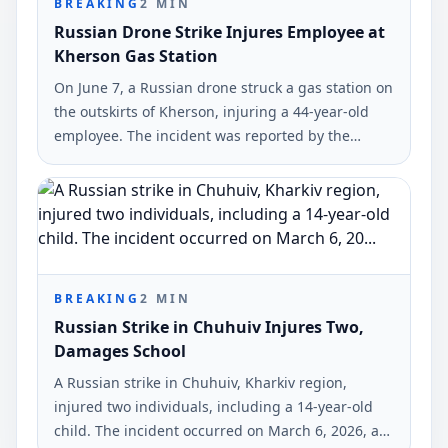
BREAKING
2
MIN
Russian Drone Strike Injures Employee at
Kherson Gas Station
On June 7, a Russian drone struck a gas station on
the outskirts of Kherson, injuring a 44-year-old
employee. The incident was reported by the
Kherson City Military Administration.
BREAKING
2
MIN
Russian Strike in Chuhuiv Injures Two,
Damages School
A Russian strike in Chuhuiv, Kharkiv region,
injured two individuals, including a 14-year-old
child. The incident occurred on March 6, 2026, as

--

- _EXERCISE PROMPT_
Copy out the entries exactly. No pictures.

- _WRITTEN ANSWER_
BREAKING
2
MIN
Russian Drone Strike Injures Employee at
Kherson Gas Station
On June 7, a Russian drone struck a gas station on
the outskirts of Kherson, injuring a 44-year-old
employee. The incident was reported by the
Kherson City Military Administration.
BREAKING
2
MIN
Russian Strike in Chuhuiv Injures Two,
Damages School
A Russian strike in Chuhuiv, Kharkiv region,
injured two individuals, including a 14-year-old
child. The incident occurred on March 6, 2026, as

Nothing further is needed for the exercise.